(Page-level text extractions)
○ ○ ○ ○

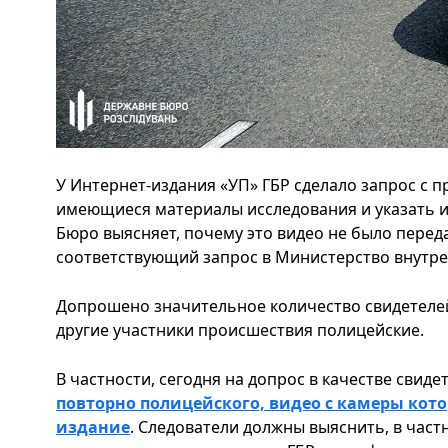
У Интернет-издания «УП» ГБР сделало запрос с 
имеющиеся материалы исследования и указать и
Бюро выясняет, почему это видео не было перед
соответствующий запрос в Министерство внутре
Допрошено значительное количество свидетелей,
другие участники происшествия полицейские.
В частности, сегодня на допрос в качестве свид
повторно полицейского, видео с камеры кото
издание
. Следователи должны выяснить, в част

○ ○ ○ ○

_Exercise requirements:_ The answer must be every line of the records that holds the string "видео".

_Expected output:_
Бюро выясняет, почему это видео не было перед
повторно полицейского, видео с камеры кото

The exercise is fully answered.